┌─ Listed entries

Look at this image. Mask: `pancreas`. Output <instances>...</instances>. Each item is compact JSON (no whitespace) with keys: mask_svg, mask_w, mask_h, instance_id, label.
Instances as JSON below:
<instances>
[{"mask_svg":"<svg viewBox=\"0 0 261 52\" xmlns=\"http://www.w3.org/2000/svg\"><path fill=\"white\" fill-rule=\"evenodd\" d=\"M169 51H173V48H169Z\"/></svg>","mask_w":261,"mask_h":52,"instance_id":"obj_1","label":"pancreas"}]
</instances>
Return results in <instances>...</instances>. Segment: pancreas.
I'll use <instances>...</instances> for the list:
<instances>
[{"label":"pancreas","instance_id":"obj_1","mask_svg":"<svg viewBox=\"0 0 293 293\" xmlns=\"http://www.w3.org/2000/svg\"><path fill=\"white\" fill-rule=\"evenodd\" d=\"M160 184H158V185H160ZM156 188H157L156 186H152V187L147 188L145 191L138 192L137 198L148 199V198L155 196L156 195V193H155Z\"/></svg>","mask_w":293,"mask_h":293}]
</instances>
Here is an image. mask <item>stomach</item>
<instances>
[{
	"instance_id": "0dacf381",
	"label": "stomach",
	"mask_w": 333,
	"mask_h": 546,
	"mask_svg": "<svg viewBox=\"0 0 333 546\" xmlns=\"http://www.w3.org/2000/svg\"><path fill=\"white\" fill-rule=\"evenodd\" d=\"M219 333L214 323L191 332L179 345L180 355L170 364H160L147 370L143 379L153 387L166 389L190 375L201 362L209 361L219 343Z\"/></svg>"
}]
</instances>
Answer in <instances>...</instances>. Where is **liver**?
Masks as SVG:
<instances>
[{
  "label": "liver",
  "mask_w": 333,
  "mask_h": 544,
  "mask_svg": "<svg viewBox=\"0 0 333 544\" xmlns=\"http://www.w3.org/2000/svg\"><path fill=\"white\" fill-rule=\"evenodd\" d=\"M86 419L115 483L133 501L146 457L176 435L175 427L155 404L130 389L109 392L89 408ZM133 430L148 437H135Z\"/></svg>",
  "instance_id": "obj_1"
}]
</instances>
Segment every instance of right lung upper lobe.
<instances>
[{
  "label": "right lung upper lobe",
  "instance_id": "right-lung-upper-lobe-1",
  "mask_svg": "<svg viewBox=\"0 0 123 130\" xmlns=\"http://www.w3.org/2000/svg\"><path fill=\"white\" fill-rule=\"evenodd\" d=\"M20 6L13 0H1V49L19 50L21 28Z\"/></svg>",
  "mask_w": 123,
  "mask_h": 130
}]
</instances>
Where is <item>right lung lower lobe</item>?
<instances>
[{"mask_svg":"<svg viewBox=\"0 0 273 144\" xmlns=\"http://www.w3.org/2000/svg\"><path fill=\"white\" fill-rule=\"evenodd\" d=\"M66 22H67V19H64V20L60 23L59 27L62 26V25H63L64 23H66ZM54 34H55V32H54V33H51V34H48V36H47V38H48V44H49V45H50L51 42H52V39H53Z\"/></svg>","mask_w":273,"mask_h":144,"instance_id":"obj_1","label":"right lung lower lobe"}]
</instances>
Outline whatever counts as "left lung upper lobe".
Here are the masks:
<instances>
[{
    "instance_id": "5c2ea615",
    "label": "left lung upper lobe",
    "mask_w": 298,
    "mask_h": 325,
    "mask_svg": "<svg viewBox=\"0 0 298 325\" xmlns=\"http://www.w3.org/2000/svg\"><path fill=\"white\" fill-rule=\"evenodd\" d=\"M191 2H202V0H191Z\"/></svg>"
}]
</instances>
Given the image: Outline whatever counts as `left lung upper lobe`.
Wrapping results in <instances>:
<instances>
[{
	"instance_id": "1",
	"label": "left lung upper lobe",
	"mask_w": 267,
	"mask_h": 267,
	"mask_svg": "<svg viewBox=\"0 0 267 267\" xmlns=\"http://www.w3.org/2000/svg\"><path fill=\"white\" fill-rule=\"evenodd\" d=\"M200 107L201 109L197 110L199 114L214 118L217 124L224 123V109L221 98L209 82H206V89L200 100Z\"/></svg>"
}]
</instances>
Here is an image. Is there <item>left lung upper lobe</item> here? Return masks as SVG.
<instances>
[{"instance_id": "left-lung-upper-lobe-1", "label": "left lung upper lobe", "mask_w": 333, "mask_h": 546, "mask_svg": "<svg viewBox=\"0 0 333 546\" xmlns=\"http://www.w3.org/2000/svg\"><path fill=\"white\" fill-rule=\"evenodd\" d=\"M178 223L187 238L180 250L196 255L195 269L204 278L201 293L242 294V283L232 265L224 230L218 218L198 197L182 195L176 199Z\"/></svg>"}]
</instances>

└─

◆ Work to be completed
Word for word, copy out the data.

◆ Answer space
Look at this image. Mask: `pancreas`. Output <instances>...</instances>. Each item is compact JSON (no whitespace) with keys: mask_svg, mask_w, mask_h, instance_id, label.
Instances as JSON below:
<instances>
[{"mask_svg":"<svg viewBox=\"0 0 261 52\" xmlns=\"http://www.w3.org/2000/svg\"><path fill=\"white\" fill-rule=\"evenodd\" d=\"M169 51H173V48H169Z\"/></svg>","mask_w":261,"mask_h":52,"instance_id":"obj_1","label":"pancreas"}]
</instances>
Return results in <instances>...</instances>. Segment: pancreas.
I'll use <instances>...</instances> for the list:
<instances>
[{"label":"pancreas","instance_id":"obj_1","mask_svg":"<svg viewBox=\"0 0 293 293\" xmlns=\"http://www.w3.org/2000/svg\"><path fill=\"white\" fill-rule=\"evenodd\" d=\"M160 184H158V185H160ZM156 188H157L156 186H152V187L147 188L145 191L138 192L137 198L148 199V198L155 196L156 195V193H155Z\"/></svg>","mask_w":293,"mask_h":293}]
</instances>
Here is an image. mask <item>stomach</item>
<instances>
[{
	"instance_id": "0dacf381",
	"label": "stomach",
	"mask_w": 333,
	"mask_h": 546,
	"mask_svg": "<svg viewBox=\"0 0 333 546\" xmlns=\"http://www.w3.org/2000/svg\"><path fill=\"white\" fill-rule=\"evenodd\" d=\"M219 333L214 323L191 332L179 345L180 355L170 364H160L147 370L143 379L153 387L166 389L190 375L201 362L209 361L219 343Z\"/></svg>"
}]
</instances>
Answer in <instances>...</instances>. Where is **liver**?
Masks as SVG:
<instances>
[{
  "label": "liver",
  "mask_w": 333,
  "mask_h": 544,
  "mask_svg": "<svg viewBox=\"0 0 333 544\" xmlns=\"http://www.w3.org/2000/svg\"><path fill=\"white\" fill-rule=\"evenodd\" d=\"M86 419L115 483L133 501L146 457L176 435L175 427L155 404L130 389L109 392L89 408ZM133 430L148 437H135Z\"/></svg>",
  "instance_id": "obj_1"
}]
</instances>
Segment every instance of right lung upper lobe.
<instances>
[{
  "label": "right lung upper lobe",
  "instance_id": "right-lung-upper-lobe-1",
  "mask_svg": "<svg viewBox=\"0 0 123 130\" xmlns=\"http://www.w3.org/2000/svg\"><path fill=\"white\" fill-rule=\"evenodd\" d=\"M20 6L13 0H1V49L19 50L21 28Z\"/></svg>",
  "mask_w": 123,
  "mask_h": 130
}]
</instances>
Where is <item>right lung lower lobe</item>?
<instances>
[{"mask_svg":"<svg viewBox=\"0 0 273 144\" xmlns=\"http://www.w3.org/2000/svg\"><path fill=\"white\" fill-rule=\"evenodd\" d=\"M66 22H67V19H64V20L60 23L59 27L62 26V25H63L64 23H66ZM54 34H55V32H54V33H51V34H48V36H47V38H48V44H49V45H50L51 42H52V39H53Z\"/></svg>","mask_w":273,"mask_h":144,"instance_id":"obj_1","label":"right lung lower lobe"}]
</instances>
Outline whatever counts as "left lung upper lobe".
Here are the masks:
<instances>
[{
    "instance_id": "5c2ea615",
    "label": "left lung upper lobe",
    "mask_w": 298,
    "mask_h": 325,
    "mask_svg": "<svg viewBox=\"0 0 298 325\" xmlns=\"http://www.w3.org/2000/svg\"><path fill=\"white\" fill-rule=\"evenodd\" d=\"M191 2H202V0H191Z\"/></svg>"
}]
</instances>
Given the image: Outline whatever counts as `left lung upper lobe`.
Wrapping results in <instances>:
<instances>
[{
	"instance_id": "1",
	"label": "left lung upper lobe",
	"mask_w": 267,
	"mask_h": 267,
	"mask_svg": "<svg viewBox=\"0 0 267 267\" xmlns=\"http://www.w3.org/2000/svg\"><path fill=\"white\" fill-rule=\"evenodd\" d=\"M200 107L201 109L197 110L199 114L214 118L217 124L224 123V109L221 98L209 82H206V89L200 100Z\"/></svg>"
}]
</instances>
Here is an image. Is there <item>left lung upper lobe</item> here? Return masks as SVG.
<instances>
[{"instance_id": "left-lung-upper-lobe-1", "label": "left lung upper lobe", "mask_w": 333, "mask_h": 546, "mask_svg": "<svg viewBox=\"0 0 333 546\" xmlns=\"http://www.w3.org/2000/svg\"><path fill=\"white\" fill-rule=\"evenodd\" d=\"M178 223L187 238L180 250L196 255L195 269L204 278L201 293L242 294V283L232 265L224 230L218 218L198 197L182 195L176 199Z\"/></svg>"}]
</instances>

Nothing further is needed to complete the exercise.